The driverless taxi race is on.
On Dec. 5, Waymo, the driverless car company spun out of Alphabet neé Google, unveiled a commercial ride-hail service, Waymo One, in the greater metro area of Phoenix, Arizona. While it’s far from a robotaxi takeover, hundreds of pre-approved riders in greater Phoenix can now book and pay for a ride in a driverless taxi using Waymo’s technology.
Waymo One is in every way a competitor to Uber. Customers request rides and confirm their location through an app. Waymo decides the best route and drop-off spot, which may require the passenger to walk a few minutes to their final destination, similar to a discount service Uber offers. Waymo even provides a price quote at the time of booking, employing the “upfront pricing” method that Uber introduced in 2016 as an alternative to the traditional taxi meter.
Uber—and every other ride-hail company and automaker—knew this was coming. Waymo began as the Google Self-Driving Car Project in 2009, the same year Uber was founded. Over the next decade, the company logged 7 billion miles in simulation and 10 million on public roads. It started public trials with Phoenix residents in 2017, and received approval from the Arizona transportation department to operate a commercial ride-hail service in the state this past January, promising a commercial service by the end of the year.
Waymo’s progress toward a driverless taxi service is even more striking compared to the roadblocks Uber hit this year. Uber grounded its self-driving fleets after one of its vehicles struck and killed a woman in Tempe, Arizona, in March. The company is only now preparing to resume autonomous testing in Pittsburgh, the New York Times reported (paywall) Dec. 5, and with significantly lower expectations. Cars that drove up to 55 miles per hour before the Tempe accident will now be capped at 25 mph. They also won’t operate at night or in wet conditions.
Waymo has also had its share of scrapes. Over the summer, one of the company’s safety drivers fell asleep on a highway outside of Mountain View, California, and inadvertently disabled the car’s self-driving software, causing it to crash into the highway median (paywall). More recently, a Waymo driver manually swerved to avoid a car in Mountain View and hit a motorcyclist, sending that person to the hospital. Waymo has reportedly started installing “fatigue” cameras (paywall) aimed at its safety drivers’ faces to monitor them for drowsiness.
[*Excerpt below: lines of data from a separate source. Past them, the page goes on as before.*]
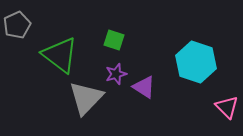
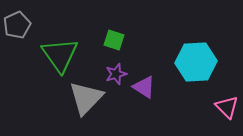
green triangle: rotated 18 degrees clockwise
cyan hexagon: rotated 21 degrees counterclockwise
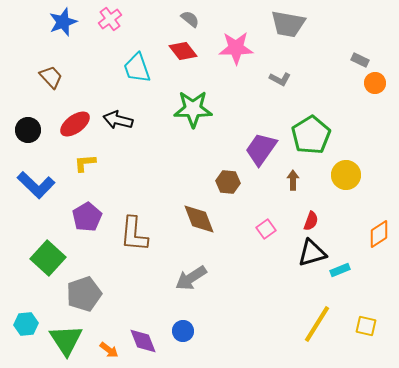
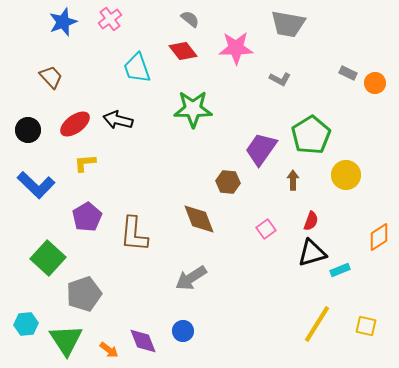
gray rectangle: moved 12 px left, 13 px down
orange diamond: moved 3 px down
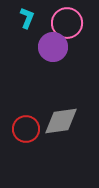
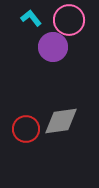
cyan L-shape: moved 4 px right; rotated 60 degrees counterclockwise
pink circle: moved 2 px right, 3 px up
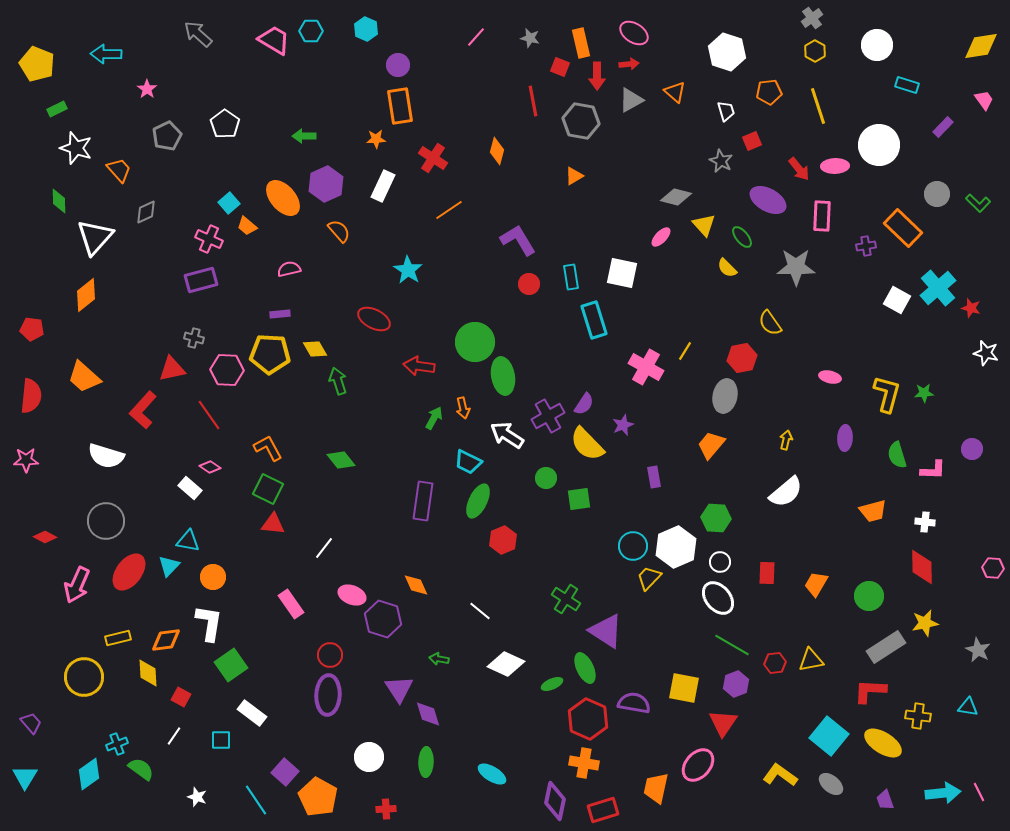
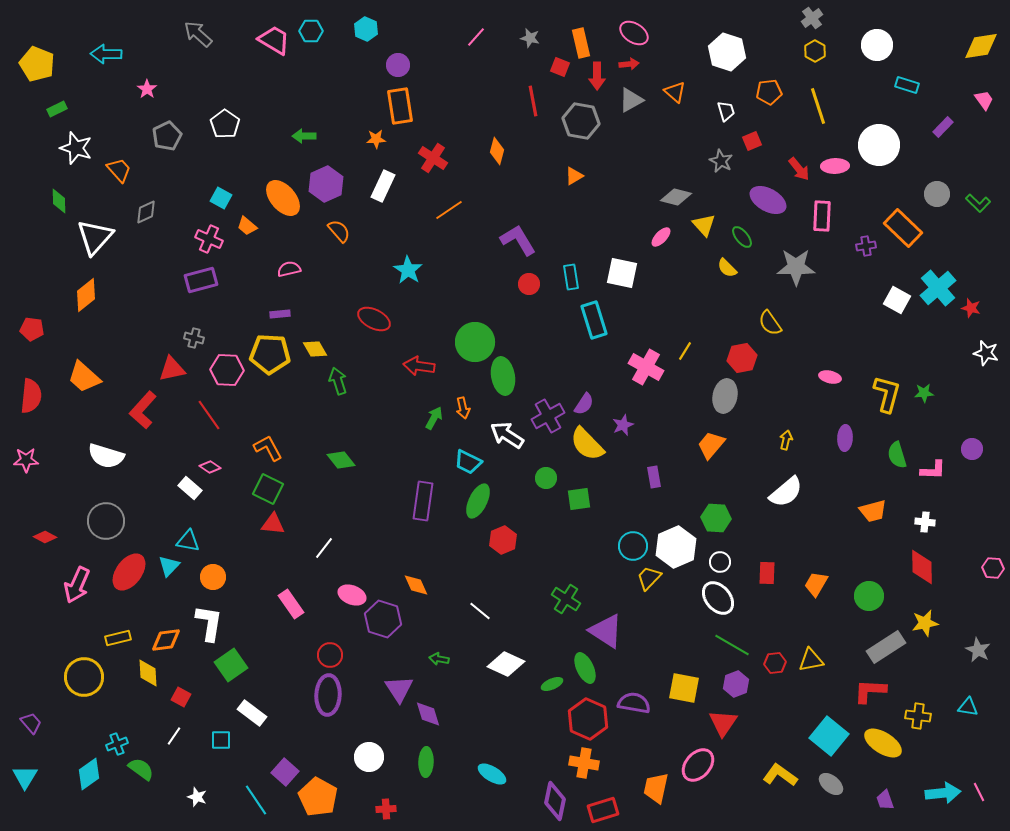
cyan square at (229, 203): moved 8 px left, 5 px up; rotated 20 degrees counterclockwise
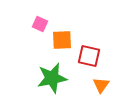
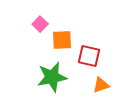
pink square: rotated 21 degrees clockwise
green star: moved 1 px up
orange triangle: rotated 36 degrees clockwise
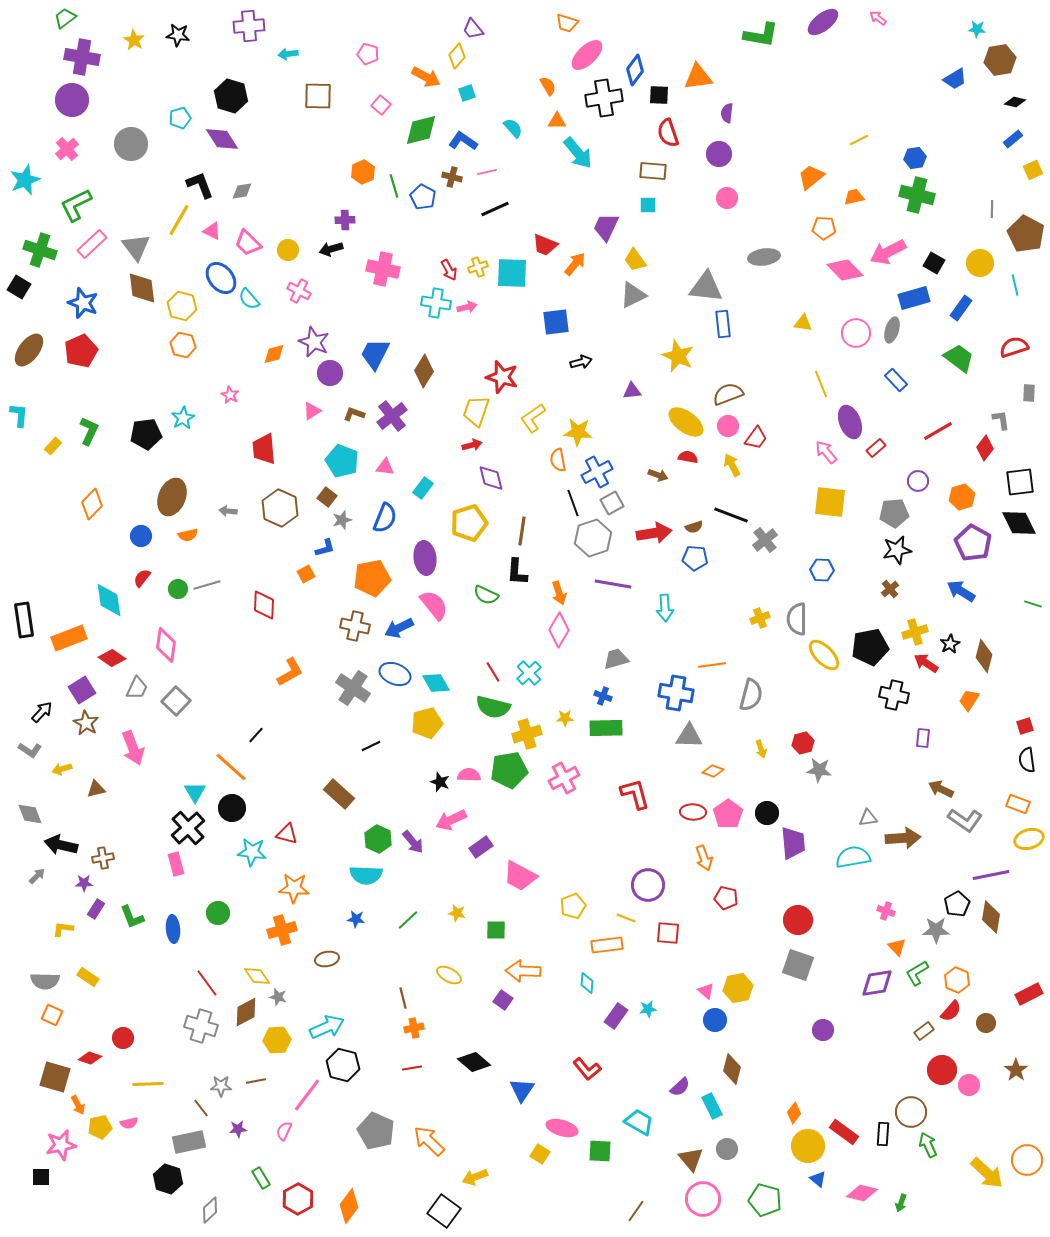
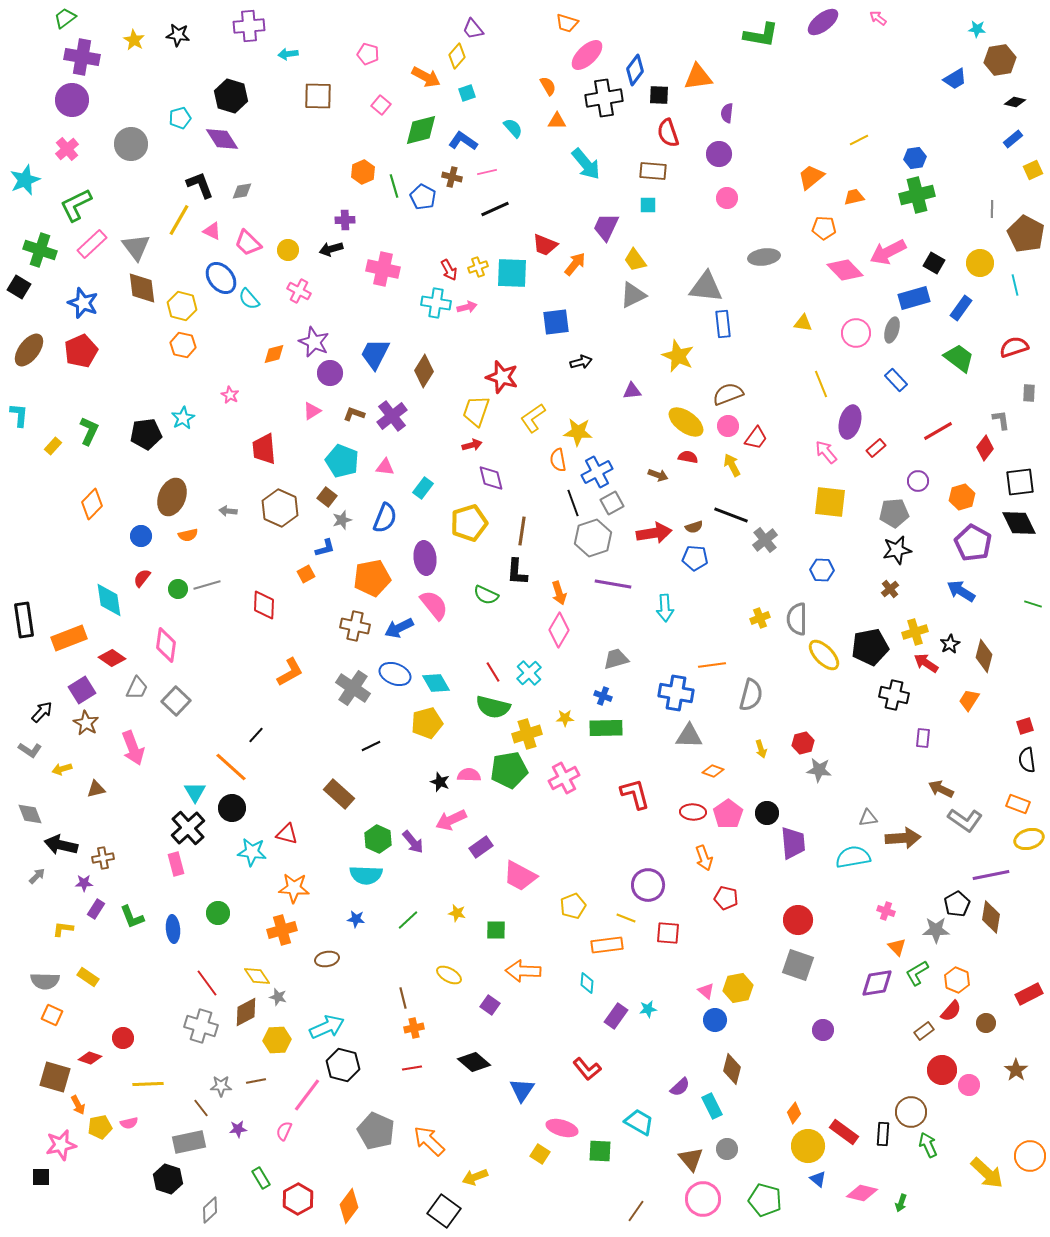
cyan arrow at (578, 153): moved 8 px right, 11 px down
green cross at (917, 195): rotated 28 degrees counterclockwise
purple ellipse at (850, 422): rotated 36 degrees clockwise
purple square at (503, 1000): moved 13 px left, 5 px down
orange circle at (1027, 1160): moved 3 px right, 4 px up
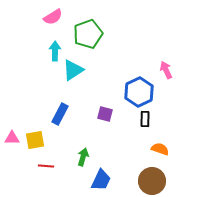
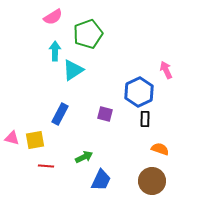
pink triangle: rotated 14 degrees clockwise
green arrow: moved 1 px right; rotated 48 degrees clockwise
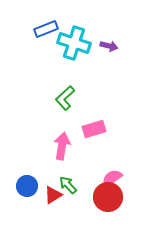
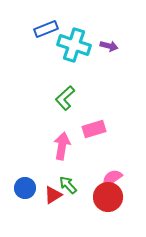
cyan cross: moved 2 px down
blue circle: moved 2 px left, 2 px down
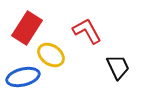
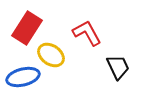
red L-shape: moved 2 px down
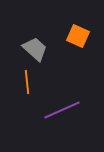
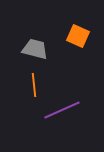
gray trapezoid: rotated 28 degrees counterclockwise
orange line: moved 7 px right, 3 px down
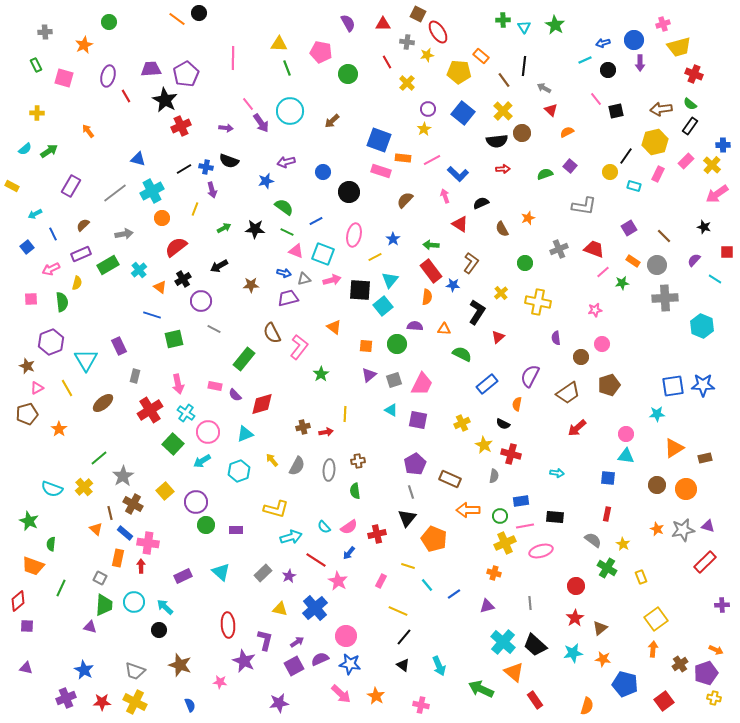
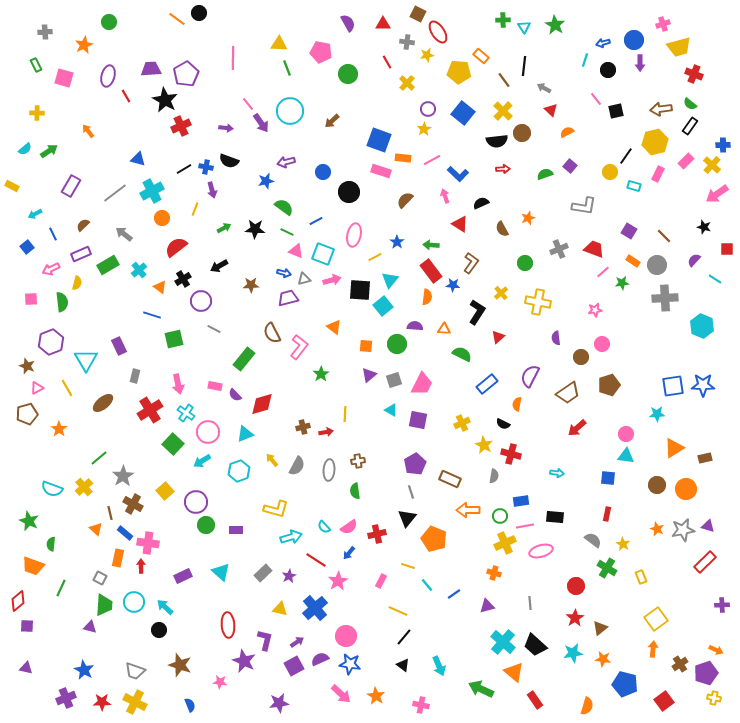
cyan line at (585, 60): rotated 48 degrees counterclockwise
purple square at (629, 228): moved 3 px down; rotated 28 degrees counterclockwise
gray arrow at (124, 234): rotated 132 degrees counterclockwise
blue star at (393, 239): moved 4 px right, 3 px down
red square at (727, 252): moved 3 px up
pink star at (338, 581): rotated 12 degrees clockwise
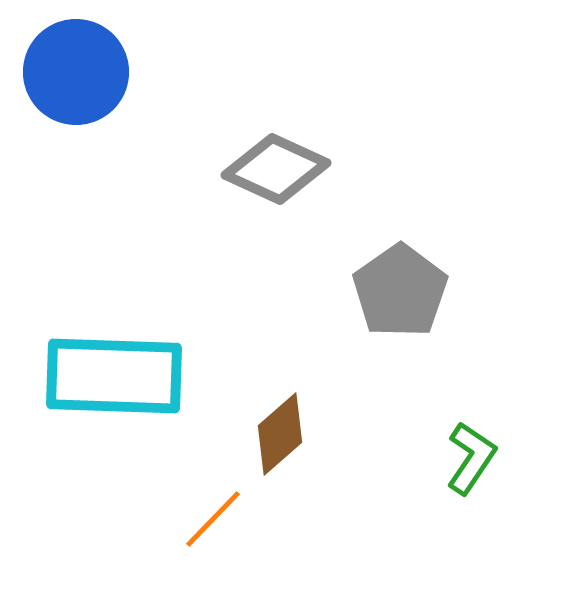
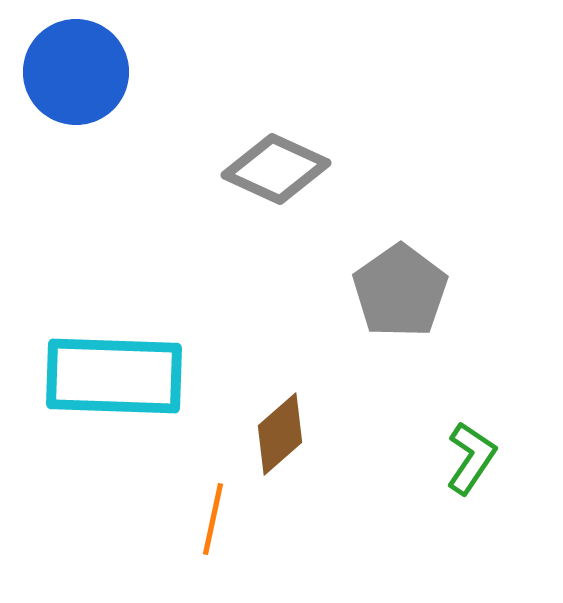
orange line: rotated 32 degrees counterclockwise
Waymo One is similarly limited in scope. The program for now is only available to “hundreds” of riders who participated in Waymo’s free Phoenix test program in greater Phoenix, CEO John Krafcik said in a blog post. Its service area is roughly 100 square miles across the suburbs of Chandler, Mesa, Tempe, and Gilbert, with rides supervised by trained safety drivers.
Even with those caveats, Waymo One is a big step forward as Uber’s driverless efforts have taken a step or two backward. For a company that once declared driverless cars “basically existential” to its survival, that should be nothing short of alarming.